1# Copyright 2017 The TensorFlow Authors. All Rights Reserved.
2#
3# Licensed under the Apache License, Version 2.0 (the "License");
4# you may not use this file except in compliance with the License.
5# You may obtain a copy of the License at
6#
7# http://www.apache.org/licenses/LICENSE-2.0
8#
9# Unless required by applicable law or agreed to in writing, software
10# distributed under the License is distributed on an "AS IS" BASIS,
11# WITHOUT WARRANTIES OR CONDITIONS OF ANY KIND, either express or implied.
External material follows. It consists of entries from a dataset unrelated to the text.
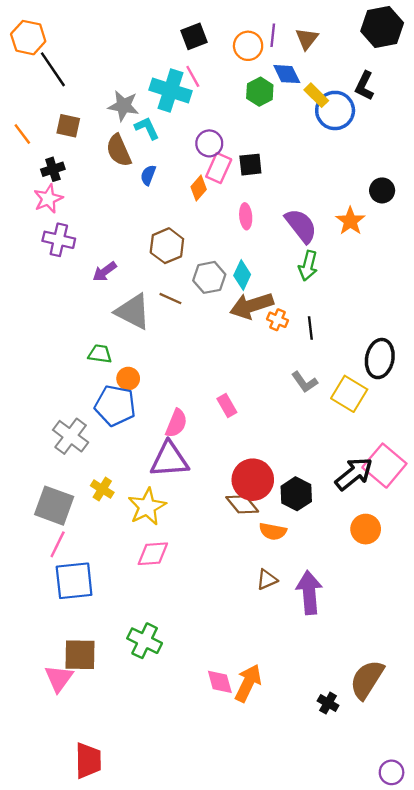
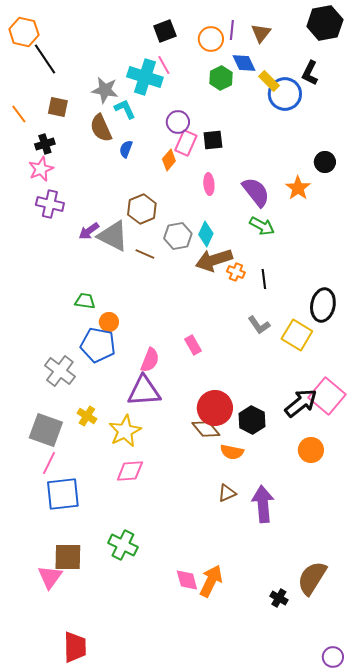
green arrow: (308, 266) -> (262, 226), turned -75
gray triangle: (133, 312) -> (113, 236), moved

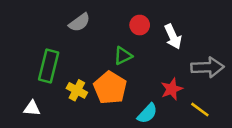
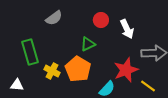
green rectangle: (49, 66) -> (30, 52), turned -30
red star: (172, 89) -> (126, 70), size x1.4

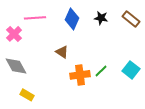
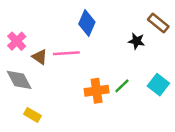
pink line: (35, 18) -> (66, 53), moved
black star: (101, 18) -> (137, 41), moved
brown triangle: (62, 52) -> (40, 57), moved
12# See the License for the specific language governing permissions and
13# limitations under the License.
14# ==============================================================================
15"""Cluster Resolvers are used for dynamic cluster IP/hostname resolution."""
16
17import abc
18
19import collections
20
21import six
22
23from tensorflow.python.client import session
24from tensorflow.python.eager import context
25from tensorflow.python.framework import config
26from tensorflow.python.framework import ops
27from tensorflow.python.training.server_lib import ClusterSpec
28from tensorflow.python.util.tf_export import tf_export
29
30
31def format_master_url(master, rpc_layer=None):
32 if rpc_layer:
33 return '%s://%s' % (rpc_layer, master)
34 else:
35 return master
36
37
38def get_accelerator_devices(master, config_proto):
39 """Returns accelerator devices given a master and a configuration."""
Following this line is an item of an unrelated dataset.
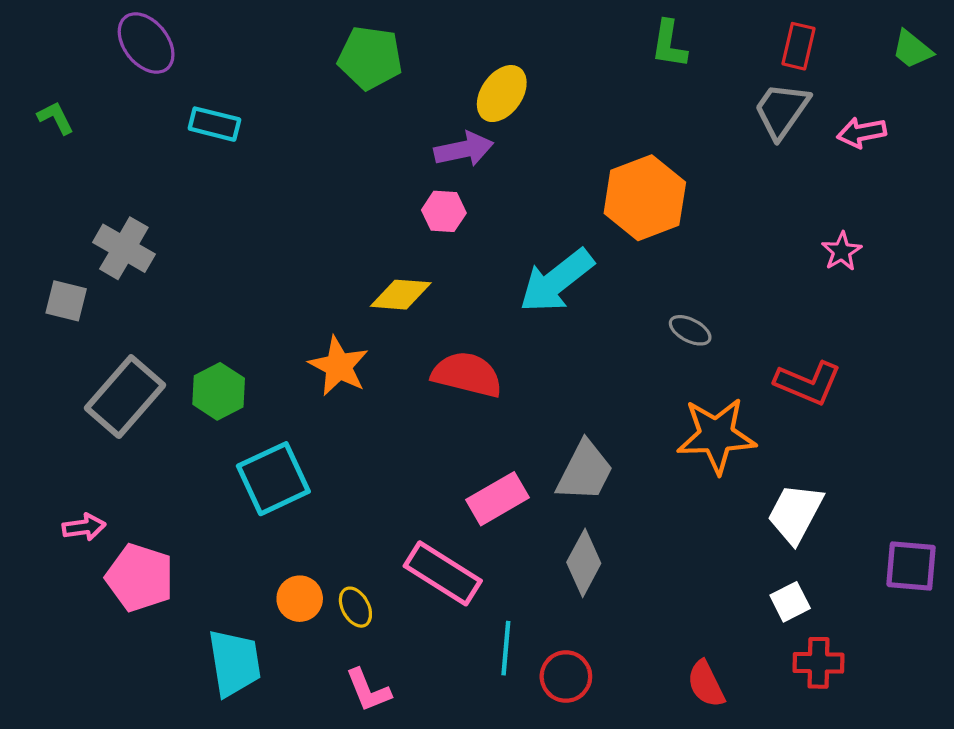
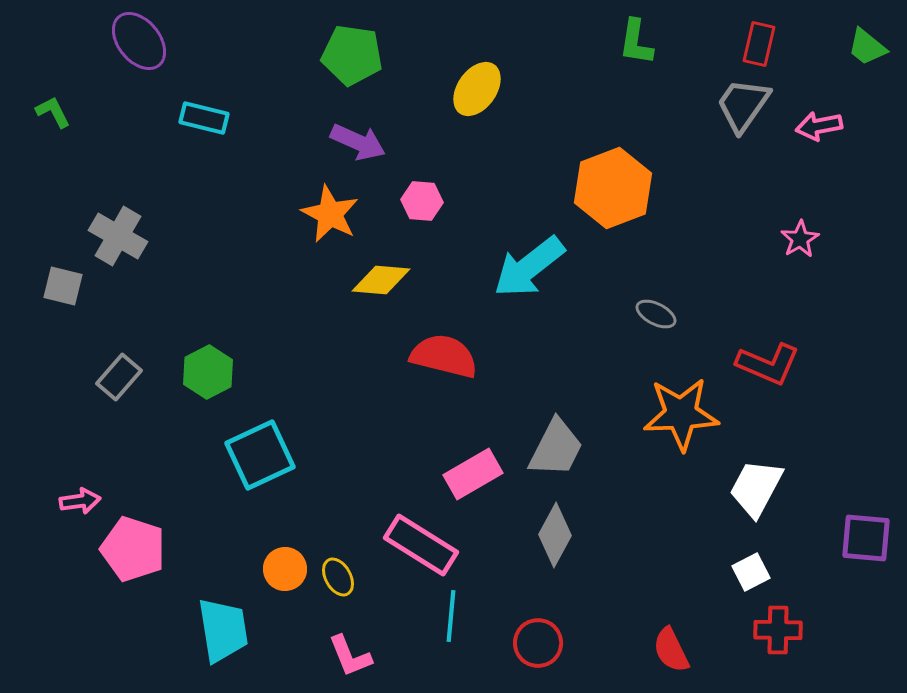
purple arrow: (464, 149) -> (358, 142), moved, turned 36
orange star: (339, 366) -> (330, 214), moved
gray rectangle: (125, 397) -> (119, 377), size x0.6
cyan line: (506, 648) -> (451, 616), moved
40 if context.executing_eagerly():
41 logical_devices = config.list_logical_devices()
42 devices = []
43 for d in logical_devices:
44 if d.device_type == 'CPU' or d.device_type == 'XLA_CPU': # Filter CPUs
45 continue
46 devices.append(session._DeviceAttributes(d.name, d.device_type, 0, 0)) # pylint: disable=protected-access
47 return devices
48 else:
49 with ops.Graph().as_default():
50 with session.Session(master, config=config_proto) as s:
51 devices = s.list_devices()
52 return devices
53
54
55@tf_export('distribute.cluster_resolver.ClusterResolver')
56@six.add_metaclass(abc.ABCMeta)
57class ClusterResolver(object):
58 """Abstract class for all implementations of ClusterResolvers.
59
60 This defines the skeleton for all implementations of ClusterResolvers.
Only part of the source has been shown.